Read file content from S3 bucket with boto3

Question:

I read the filenames in my S3 bucket by doing

objs = boto3.client.list_objects(Bucket='my_bucket')
    while 'Contents' in objs.keys():
        objs_contents = objs['Contents']
        for i in range(len(objs_contents)):
            filename = objs_contents[i]['Key']

Now, I need to get the actual content of the file, similarly to a open(filename).readlines(). What is the best way?

Asked By: mar tin

||

Answers:

boto3 offers a resource model that makes tasks like iterating through objects easier. Unfortunately, StreamingBody doesn’t provide readline or readlines.

s3 = boto3.resource('s3')
bucket = s3.Bucket('test-bucket')
# Iterates through all the objects, doing the pagination for you. Each obj
# is an ObjectSummary, so it doesn't contain the body. You'll need to call
# get to get the whole body.
for obj in bucket.objects.all():
    key = obj.key
    body = obj.get()['Body'].read()
Answered By: Jordon Phillips

When you want to read a file with a different configuration than the default one, feel free to use either mpu.aws.s3_read(s3path) directly or the copy-pasted code:

def s3_read(source, profile_name=None):
    """
    Read a file from an S3 source.

    Parameters
    ----------
    source : str
        Path starting with s3://, e.g. 's3://bucket-name/key/foo.bar'
    profile_name : str, optional
        AWS profile

    Returns
    -------
    content : bytes

    botocore.exceptions.NoCredentialsError
        Botocore is not able to find your credentials.
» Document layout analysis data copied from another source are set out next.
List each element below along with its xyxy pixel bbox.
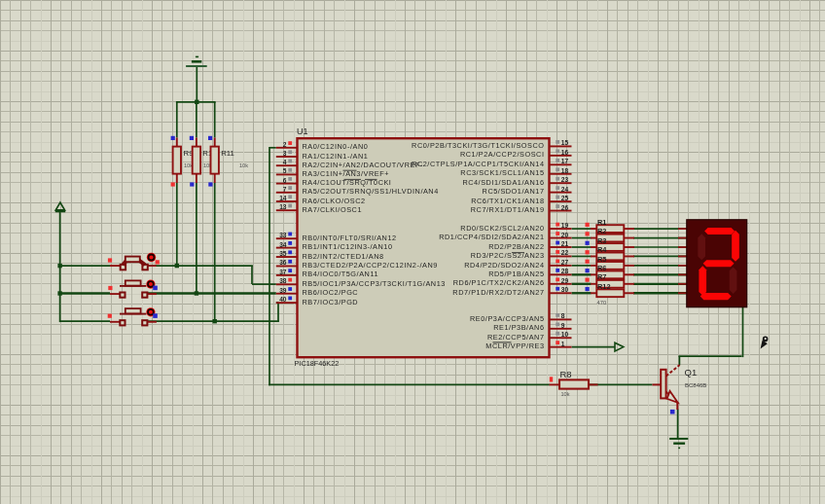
svg-text:18: 18: [561, 167, 569, 174]
svg-text:RC2/CTPLS/P1A/CCP1/T5CKI/AN14: RC2/CTPLS/P1A/CCP1/T5CKI/AN14: [412, 160, 544, 168]
svg-text:RD7/P1D/RX2/DT2/AN27: RD7/P1D/RX2/DT2/AN27: [452, 288, 544, 297]
svg-text:RB4/IOC0/T5G/AN11: RB4/IOC0/T5G/AN11: [303, 270, 379, 278]
svg-text:R5: R5: [597, 255, 606, 264]
svg-text:30: 30: [561, 286, 569, 293]
svg-text:17: 17: [561, 158, 569, 164]
svg-text:RD1/CCP4/SDI2/SDA2/AN21: RD1/CCP4/SDI2/SDA2/AN21: [439, 233, 544, 241]
svg-text:5: 5: [283, 167, 287, 174]
svg-text:RC5/SDO1/AN17: RC5/SDO1/AN17: [483, 187, 545, 196]
svg-text:15: 15: [561, 139, 569, 146]
svg-text:38: 38: [279, 277, 287, 284]
svg-text:36: 36: [279, 259, 287, 266]
svg-text:RB3/CTED2/P2A/CCP2/C12IN2-/AN9: RB3/CTED2/P2A/CCP2/C12IN2-/AN9: [303, 261, 438, 270]
svg-text:9: 9: [561, 322, 565, 329]
svg-text:26: 26: [561, 204, 569, 211]
svg-text:RB5/IOC1/P3A/CCP3/T3CKI/T1G/AN: RB5/IOC1/P3A/CCP3/T3CKI/T1G/AN13: [303, 279, 446, 288]
svg-text:RD3/P2C/SS2/AN23: RD3/P2C/SS2/AN23: [471, 251, 545, 260]
svg-text:R4: R4: [597, 245, 607, 254]
svg-text:14: 14: [279, 195, 287, 201]
svg-text:20: 20: [561, 232, 569, 238]
svg-text:RB2/INT2/CTED1/AN8: RB2/INT2/CTED1/AN8: [303, 252, 384, 261]
svg-text:19: 19: [561, 222, 569, 229]
svg-text:RA2/C2IN+/AN2/DACOUT/VREF-: RA2/C2IN+/AN2/DACOUT/VREF-: [303, 161, 423, 169]
svg-text:Q1: Q1: [685, 367, 698, 378]
svg-text:RA7/CLKI/OSC1: RA7/CLKI/OSC1: [303, 205, 363, 214]
svg-text:RC6/TX1/CK1/AN18: RC6/TX1/CK1/AN18: [471, 197, 544, 205]
svg-text:BC846B: BC846B: [685, 382, 706, 388]
svg-text:RA1/C12IN1-/AN1: RA1/C12IN1-/AN1: [303, 152, 369, 161]
svg-text:RD0/SCK2/SCL2/AN20: RD0/SCK2/SCL2/AN20: [460, 224, 544, 233]
svg-text:28: 28: [561, 268, 569, 274]
svg-text:R6: R6: [597, 264, 606, 272]
svg-text:RD5/P1B/AN25: RD5/P1B/AN25: [488, 270, 544, 278]
svg-text:RE1/P3B/AN6: RE1/P3B/AN6: [493, 323, 544, 332]
svg-text:U1: U1: [297, 126, 308, 136]
svg-text:13: 13: [279, 203, 287, 210]
svg-text:R3: R3: [597, 236, 606, 245]
svg-text:10k: 10k: [239, 162, 248, 168]
svg-text:PIC18F46K22: PIC18F46K22: [295, 359, 340, 368]
svg-text:8: 8: [561, 312, 565, 319]
svg-text:1: 1: [561, 341, 565, 347]
svg-text:R7: R7: [597, 272, 606, 281]
svg-text:RA5/C2OUT/SRNQ/SS1/HLVDIN/AN4: RA5/C2OUT/SRNQ/SS1/HLVDIN/AN4: [303, 187, 439, 196]
svg-text:27: 27: [561, 259, 569, 266]
svg-text:RD2/P2B/AN22: RD2/P2B/AN22: [488, 242, 544, 251]
svg-text:37: 37: [279, 269, 287, 275]
svg-text:23: 23: [561, 176, 569, 183]
svg-text:10: 10: [561, 331, 569, 338]
svg-text:16: 16: [561, 149, 569, 156]
svg-text:24: 24: [561, 186, 569, 193]
svg-text:R2: R2: [597, 227, 606, 235]
svg-text:35: 35: [279, 250, 287, 257]
svg-text:21: 21: [561, 240, 569, 247]
svg-text:33: 33: [279, 232, 287, 238]
svg-text:3: 3: [283, 150, 287, 157]
svg-text:RA6/CLKO/OSC2: RA6/CLKO/OSC2: [303, 197, 366, 205]
svg-text:MCLR/VPP/RE3: MCLR/VPP/RE3: [485, 342, 544, 350]
svg-text:470: 470: [597, 300, 607, 306]
svg-text:R12: R12: [597, 282, 611, 291]
svg-text:RC7/RX1/DT1/AN19: RC7/RX1/DT1/AN19: [471, 205, 545, 214]
svg-text:RD4/P2D/SDO2/AN24: RD4/P2D/SDO2/AN24: [464, 261, 544, 270]
svg-text:22: 22: [561, 249, 569, 256]
svg-text:RD6/P1C/TX2/CK2/AN26: RD6/P1C/TX2/CK2/AN26: [453, 278, 545, 287]
svg-text:RB7/IOC3/PGD: RB7/IOC3/PGD: [303, 298, 359, 306]
svg-text:39: 39: [279, 287, 287, 294]
svg-text:6: 6: [283, 177, 287, 184]
svg-text:RC0/P2B/T3CKI/T3G/T1CKI/SOSCO: RC0/P2B/T3CKI/T3G/T1CKI/SOSCO: [412, 141, 544, 150]
svg-text:RA0/C12IN0-/AN0: RA0/C12IN0-/AN0: [303, 142, 369, 151]
svg-text:29: 29: [561, 277, 569, 284]
svg-text:7: 7: [283, 186, 287, 193]
svg-text:RB6/IOC2/PGC: RB6/IOC2/PGC: [303, 288, 359, 297]
svg-text:40: 40: [279, 296, 287, 303]
svg-text:RC1/P2A/CCP2/SOSCI: RC1/P2A/CCP2/SOSCI: [460, 150, 545, 159]
svg-text:RC4/SDI1/SDA1/AN16: RC4/SDI1/SDA1/AN16: [462, 178, 544, 187]
svg-text:2: 2: [283, 141, 287, 148]
svg-text:4: 4: [283, 159, 287, 165]
svg-text:10k: 10k: [561, 391, 570, 397]
svg-text:RE2/CCP5/AN7: RE2/CCP5/AN7: [487, 333, 545, 342]
svg-text:RC3/SCK1/SCL1/AN15: RC3/SCK1/SCL1/AN15: [460, 168, 544, 177]
svg-text:R11: R11: [221, 149, 234, 158]
svg-text:25: 25: [561, 195, 569, 201]
svg-text:RB1/INT1/C12IN3-/AN10: RB1/INT1/C12IN3-/AN10: [303, 242, 393, 251]
svg-text:R8: R8: [560, 369, 572, 379]
svg-text:R1: R1: [597, 218, 606, 227]
svg-text:34: 34: [279, 241, 287, 248]
svg-text:RB0/INT0/FLT0/SRI/AN12: RB0/INT0/FLT0/SRI/AN12: [303, 234, 397, 242]
svg-text:RE0/P3A/CCP3/AN5: RE0/P3A/CCP3/AN5: [470, 314, 545, 323]
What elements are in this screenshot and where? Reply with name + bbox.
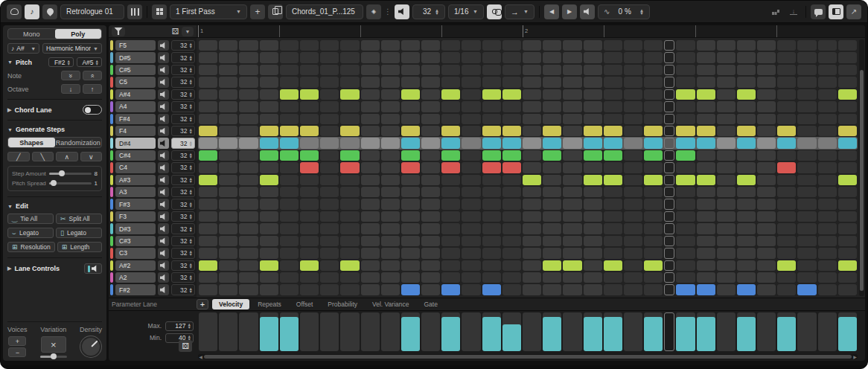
step-cell[interactable]: [543, 284, 561, 295]
stepper-arrows-icon[interactable]: ▲▼: [189, 177, 193, 183]
step-cell[interactable]: [818, 138, 837, 148]
step-cell[interactable]: [280, 175, 299, 185]
lane-mute-button[interactable]: [158, 77, 169, 87]
lane-steps-stepper[interactable]: 32▲▼: [171, 65, 195, 75]
step-cell[interactable]: [300, 223, 319, 234]
step-cell[interactable]: [737, 199, 756, 209]
step-cell[interactable]: [697, 138, 715, 148]
stepper-arrows-icon[interactable]: ▲▼: [189, 164, 193, 170]
shape-ramp-down-button[interactable]: ╲: [32, 152, 54, 161]
note-shift-up-button[interactable]: »: [83, 71, 102, 80]
velocity-slot[interactable]: [717, 312, 735, 351]
step-cell[interactable]: [757, 260, 776, 271]
step-cell[interactable]: [462, 260, 480, 271]
chord-lane-toggle[interactable]: [83, 105, 102, 115]
step-cell[interactable]: [676, 40, 695, 51]
stepper-arrows-icon[interactable]: ▲▼: [435, 9, 439, 15]
step-cell[interactable]: [644, 138, 663, 148]
step-cell[interactable]: [797, 150, 816, 161]
step-cell[interactable]: [584, 272, 602, 283]
lane-options-dropdown[interactable]: ▼: [182, 27, 194, 36]
step-cell[interactable]: [697, 211, 715, 222]
step-cell[interactable]: [381, 138, 400, 148]
velocity-bar[interactable]: [737, 317, 756, 351]
step-cell[interactable]: [644, 175, 663, 185]
step-cell[interactable]: [300, 284, 319, 295]
step-cell[interactable]: [441, 211, 460, 222]
step-cell[interactable]: [361, 187, 380, 197]
step-cell[interactable]: [777, 199, 796, 209]
velocity-bar[interactable]: [280, 317, 299, 351]
step-cell[interactable]: [717, 114, 735, 124]
step-cell[interactable]: [624, 175, 642, 185]
step-cell[interactable]: [280, 65, 299, 75]
step-cell[interactable]: [502, 223, 521, 234]
step-cell[interactable]: [260, 211, 278, 222]
step-cell[interactable]: [584, 101, 602, 112]
step-cell[interactable]: [543, 211, 561, 222]
lane-mute-button[interactable]: [158, 211, 169, 222]
step-cell[interactable]: [644, 236, 663, 246]
step-cell[interactable]: [219, 236, 237, 246]
step-cell[interactable]: [797, 65, 816, 75]
step-cell[interactable]: [340, 248, 359, 258]
step-cell[interactable]: [381, 65, 400, 75]
step-cell[interactable]: [543, 114, 561, 124]
step-cell[interactable]: [563, 187, 581, 197]
step-cell[interactable]: [441, 101, 460, 112]
step-cell[interactable]: [401, 199, 420, 209]
step-cell[interactable]: [421, 284, 440, 295]
lane-note-label[interactable]: F#2: [115, 284, 156, 295]
velocity-bar[interactable]: [644, 317, 663, 351]
step-cell[interactable]: [737, 138, 756, 148]
velocity-slot[interactable]: [604, 312, 622, 351]
step-cell[interactable]: [199, 126, 217, 136]
step-cell[interactable]: [462, 236, 480, 246]
step-cell[interactable]: [401, 175, 420, 185]
step-cell[interactable]: [717, 89, 735, 100]
step-cell[interactable]: [199, 175, 217, 185]
lane-note-label[interactable]: F#3: [115, 199, 156, 209]
step-cell[interactable]: [717, 52, 735, 62]
step-cell[interactable]: [777, 114, 796, 124]
velocity-bar[interactable]: [676, 317, 695, 351]
velocity-slot[interactable]: [676, 312, 695, 351]
step-cell[interactable]: [320, 284, 339, 295]
step-cell[interactable]: [797, 52, 816, 62]
variation-button[interactable]: ×: [41, 336, 66, 353]
step-cell[interactable]: [717, 175, 735, 185]
step-cell[interactable]: [757, 138, 776, 148]
step-cell[interactable]: [361, 248, 380, 258]
step-cell[interactable]: [737, 126, 756, 136]
step-cell[interactable]: [543, 248, 561, 258]
step-cell[interactable]: [239, 284, 258, 295]
step-cell[interactable]: [584, 260, 602, 271]
step-cell[interactable]: [280, 114, 299, 124]
step-cell[interactable]: [219, 52, 237, 62]
step-cell[interactable]: [381, 211, 400, 222]
step-cell[interactable]: [300, 162, 319, 173]
step-cell[interactable]: [838, 52, 857, 62]
step-cell[interactable]: [737, 236, 756, 246]
step-cell[interactable]: [462, 114, 480, 124]
step-cell[interactable]: [320, 248, 339, 258]
step-cell[interactable]: [644, 284, 663, 295]
step-cell[interactable]: [280, 52, 299, 62]
panel-toggle-button[interactable]: [829, 4, 843, 19]
step-cell[interactable]: [502, 199, 521, 209]
ruler-step[interactable]: [502, 25, 523, 37]
step-cell[interactable]: [462, 272, 480, 283]
step-cell[interactable]: [584, 77, 602, 87]
step-rate-select[interactable]: 1/16▼: [448, 4, 484, 19]
step-cell[interactable]: [838, 77, 857, 87]
step-cell[interactable]: [502, 40, 521, 51]
step-cell[interactable]: [757, 162, 776, 173]
step-cell[interactable]: [482, 52, 501, 62]
ruler-step[interactable]: [645, 25, 665, 37]
step-cell[interactable]: [818, 199, 837, 209]
step-cell[interactable]: [818, 284, 837, 295]
step-cell[interactable]: [502, 162, 521, 173]
lane-note-label[interactable]: D#5: [115, 52, 156, 62]
lane-row-C5[interactable]: C532▲▼: [110, 76, 195, 88]
stepper-arrows-icon[interactable]: ▲▼: [189, 141, 193, 147]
Either specify
        profile_name or add the environment variables AWS_ACCESS_KEY_ID,
        AWS_SECRET_ACCESS_KEY and AWS_SESSION_TOKEN.
        See https://boto3.readthedocs.io/en/latest/guide/configuration.html
    """
    session = boto3.Session(profile_name=profile_name)
    s3 = session.client('s3')
    bucket_name, key = mpu.aws._s3_path_split(source)
    s3_object = s3.get_object(Bucket=bucket_name, Key=key)
    body = s3_object['Body']
    return body.read()
Answered By: Martin Thoma

You might consider the smart_open module, which supports iterators:

from smart_open import smart_open

# stream lines from an S3 object
for line in smart_open('s3://mybucket/mykey.txt', 'rb'):
    print(line.decode('utf8'))

and context managers:

with smart_open('s3://mybucket/mykey.txt', 'rb') as s3_source:
    for line in s3_source:
         print(line.decode('utf8'))

    s3_source.seek(0)  # seek to the beginning
    b1000 = s3_source.read(1000)  # read 1000 bytes

Find smart_open at https://pypi.org/project/smart_open/

Answered By: caffreyd

If you already know the filename, you can use the boto3 builtin download_fileobj

import boto3

from io import BytesIO

session = boto3.Session()
s3_client = session.client("s3")

f = BytesIO()
s3_client.download_fileobj("bucket_name", "filename", f)
print(f.getvalue())
Answered By: reubano

Using the client instead of resource:

s3 = boto3.client('s3')
bucket='bucket_name'
result = s3.list_objects(Bucket = bucket, Prefix='/something/')
for o in result.get('Contents'):
    data = s3.get_object(Bucket=bucket, Key=o.get('Key'))
    contents = data['Body'].read()
    print(contents.decode("utf-8"))
Answered By: Climbs_lika_Spyder

the best way for me is this:

result = s3.list_objects(Bucket = s3_bucket, Prefix=s3_key)
for file in result.get('Contents'):
    data = s3.get_object(Bucket=s3_bucket, Key=file.get('Key'))
    contents = data['Body'].read()
    #if Float types are not supported with dynamodb; use Decimal types instead
    j = json.loads(contents, parse_float=Decimal)
    for item in j:
       timestamp = item['timestamp']

       table.put_item(
           Item={
            'timestamp': timestamp
           }
      )

once you have the content you can run it through another loop to write it to a dynamodb table for instance …

Answered By: aerioeus
import boto3

print("started")

s3 = boto3.resource('s3',region_name='region_name', aws_access_key_id='your_access_id', aws_secret_access_key='your access key')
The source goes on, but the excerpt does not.